Госпожа Хентьен, все еще пребывая в дурном расположении духа, поднялась в комнату, чтобы взять на вечер колбасу, но, забыв об осторожности — что нередко случается с расстроенными людьми, — она наступила как раз на то место, где были рассыпаны орехи; с раздражающе громким звуком они выкатывались из-под ее ног; когда она к тому же еще и раздавила один из орехов, ее ярость усилилась; она, дабы не усугублять ущерб, подобрала его, осторожно освободила ядро из раздавленной скорлупы и отправила в рот белые кусочки с горькой желтовато-коричневой кожурой, не забыв при этом пронзительным голосом позвать служанку с кухни; эта нахалка поднялась, спотыкаясь, по лестнице, ее встретил целый поток беспорядочной брани: конечно, с парнями шуры-муры крутить и орехи воровать — это всегда пожалуйста (иначе орехи лежали бы у окна, а сейчас они разбросаны тут, у порога, неужто они сами сюда притопали?); она уже приготовилась дать ей оплеуху, и девушка прикрылась рукой, но тут на зуб госпоже Хентьен попала скорлупа ореха, и она ограничилась только тем, что презрительно сплюнула себе под ноги; затем она спустилась в забегаловку, а за ней плелась плачущая служанка.

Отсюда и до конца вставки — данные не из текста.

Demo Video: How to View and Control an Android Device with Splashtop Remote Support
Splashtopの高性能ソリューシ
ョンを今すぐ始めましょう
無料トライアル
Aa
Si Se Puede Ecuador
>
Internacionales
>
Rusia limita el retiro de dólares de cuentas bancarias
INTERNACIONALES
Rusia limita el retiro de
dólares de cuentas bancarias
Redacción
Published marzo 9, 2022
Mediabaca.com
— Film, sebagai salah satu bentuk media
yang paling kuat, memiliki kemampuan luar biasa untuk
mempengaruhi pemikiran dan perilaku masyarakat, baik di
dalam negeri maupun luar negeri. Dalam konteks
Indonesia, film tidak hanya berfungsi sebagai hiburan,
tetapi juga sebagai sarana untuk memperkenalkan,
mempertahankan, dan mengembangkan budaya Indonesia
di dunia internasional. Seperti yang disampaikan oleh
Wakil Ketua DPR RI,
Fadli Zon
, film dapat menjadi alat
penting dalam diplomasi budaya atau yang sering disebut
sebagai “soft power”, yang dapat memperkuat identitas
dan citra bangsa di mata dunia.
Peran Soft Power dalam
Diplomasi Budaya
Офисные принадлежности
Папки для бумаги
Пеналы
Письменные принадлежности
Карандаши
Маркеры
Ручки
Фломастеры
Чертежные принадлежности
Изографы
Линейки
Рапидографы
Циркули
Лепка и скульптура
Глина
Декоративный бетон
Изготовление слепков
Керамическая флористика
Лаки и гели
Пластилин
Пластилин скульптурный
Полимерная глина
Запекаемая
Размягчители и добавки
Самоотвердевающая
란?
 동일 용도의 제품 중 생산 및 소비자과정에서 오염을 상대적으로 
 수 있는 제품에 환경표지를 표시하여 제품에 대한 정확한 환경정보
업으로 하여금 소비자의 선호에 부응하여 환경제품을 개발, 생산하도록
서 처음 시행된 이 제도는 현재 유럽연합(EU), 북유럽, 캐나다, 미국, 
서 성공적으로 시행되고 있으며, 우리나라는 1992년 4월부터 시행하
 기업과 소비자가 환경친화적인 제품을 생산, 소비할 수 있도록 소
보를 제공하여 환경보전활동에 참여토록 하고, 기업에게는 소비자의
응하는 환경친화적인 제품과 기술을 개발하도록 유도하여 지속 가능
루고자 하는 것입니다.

Когда она вошла в общий зал, где в воздухе уже висели клубы густого табачного дыма, ее охватило — как это случалось почти ежедневно — то пугающее оцепенение, которое, хотя и с трудом, можно было понять, но стоило больших усилий его преодолеть. Она подошла к зеркалу, механически ощупала свою прическу, похожую на белую сахарную голову, привела в порядок одежду и, лишь убедившись в том, что ее внешность производит благоприятное впечатление, успокоилась. Теперь она уже различала среди своих гостей знакомые лица, и хотя на напитках можно было заработать куда больше, чем на закусках, она все-таки больше радовалась тем, кто приходил покушать, чем тем, кто предпочитал выпить, Она вышла из-за стойки и направилась к столикам, интересуясь, вкусно ли приготовлено. И с определенным удовлетворением она подозвала к себе официантку, когда один из гостей попросил заказ повторить, Да, кухня матушки Хентьен — это то, что следует попробовать.

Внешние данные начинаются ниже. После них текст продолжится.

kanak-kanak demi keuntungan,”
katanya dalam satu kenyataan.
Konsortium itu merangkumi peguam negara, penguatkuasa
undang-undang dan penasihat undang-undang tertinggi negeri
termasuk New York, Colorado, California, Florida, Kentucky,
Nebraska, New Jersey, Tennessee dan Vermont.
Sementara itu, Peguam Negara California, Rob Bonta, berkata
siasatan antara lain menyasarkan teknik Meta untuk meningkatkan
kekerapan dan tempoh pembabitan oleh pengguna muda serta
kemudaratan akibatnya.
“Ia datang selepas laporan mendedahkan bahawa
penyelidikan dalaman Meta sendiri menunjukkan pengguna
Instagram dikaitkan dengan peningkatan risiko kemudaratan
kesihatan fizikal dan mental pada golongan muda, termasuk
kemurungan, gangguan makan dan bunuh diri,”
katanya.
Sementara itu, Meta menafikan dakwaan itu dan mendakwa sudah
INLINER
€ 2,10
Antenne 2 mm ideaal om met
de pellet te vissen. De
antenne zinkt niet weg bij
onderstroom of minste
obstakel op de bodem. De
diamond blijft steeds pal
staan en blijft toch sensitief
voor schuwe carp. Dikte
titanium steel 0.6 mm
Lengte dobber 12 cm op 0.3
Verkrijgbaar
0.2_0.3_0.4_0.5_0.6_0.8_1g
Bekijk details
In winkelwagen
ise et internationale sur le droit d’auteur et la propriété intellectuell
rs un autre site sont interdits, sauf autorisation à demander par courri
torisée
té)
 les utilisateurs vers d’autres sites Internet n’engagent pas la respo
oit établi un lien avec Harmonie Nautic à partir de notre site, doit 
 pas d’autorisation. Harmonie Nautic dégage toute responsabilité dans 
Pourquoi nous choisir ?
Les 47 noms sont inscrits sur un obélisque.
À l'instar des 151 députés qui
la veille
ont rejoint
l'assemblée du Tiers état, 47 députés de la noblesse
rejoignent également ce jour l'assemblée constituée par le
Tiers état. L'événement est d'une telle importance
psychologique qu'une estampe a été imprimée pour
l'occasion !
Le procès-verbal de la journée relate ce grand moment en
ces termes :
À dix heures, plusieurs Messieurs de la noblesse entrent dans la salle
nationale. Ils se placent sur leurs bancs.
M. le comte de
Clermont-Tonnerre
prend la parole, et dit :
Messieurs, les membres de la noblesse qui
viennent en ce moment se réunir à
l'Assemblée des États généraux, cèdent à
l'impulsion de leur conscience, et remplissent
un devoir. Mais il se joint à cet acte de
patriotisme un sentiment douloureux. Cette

Гейринг был уже там; его костыли стояли рядом с ним; мясо на тарелке он разрезал на маленькие кусочки и механически его разжевывал, придерживая левой рукой одну из тех социалистических газет, целые пачки которых всегда торчали из его карманов, Госпоже Хентьен он был по душе, с одной стороны, потому, что он, как калека, не был настоящим мужчиной, с другой — потому, что он приходил сюда не в поисках приключений, и не для того, чтобы нализаться, и не из-за девочек, а просто потому, что его дело требовало сохранения контакта с моряками и портовыми рабочими; но главная причина ее симпатии к нему состояла в том, что каждый вечер он питался в ее заведении и всегда хвалил то, что приготовлено. Она подсела к нему "Эш уже здесь? — спросил Гейринг- Он получил место в Мангейме, с понедельника уже должен приступать к работе". "Это вы ему все организовали, господин Гейринг", — констатировала госпожа Хентьен. "Нет, матушка Хентьен, обеспечивать устройство на работу- это еще пока выше наших возможностей нет, пока еще нет… Но я навел, так сказать, Эша на след. Почему бы и не помочь такому молодцу, даже если он и не причислен к нашей организации". Матушка Хентьен проявила поэтому поводу не столь большое участие: "Кушайте, кушайте на здоровье, господин Гейринг, я намерена угостить вас еще кое-чем". И она пошла к стойке, чтобы принести на тарелке довольно тонко нарезанный кусочек колбасы, который она украсила стебельком петрушки. Морщинистое лицо сорокалетнего ребенка по имени Гейринг благодарно улыбнулось ей, продемонстрировав плохие зубы, он коснулся ее белой пухловатой руки, которую она сразу же несколько нервно одернула.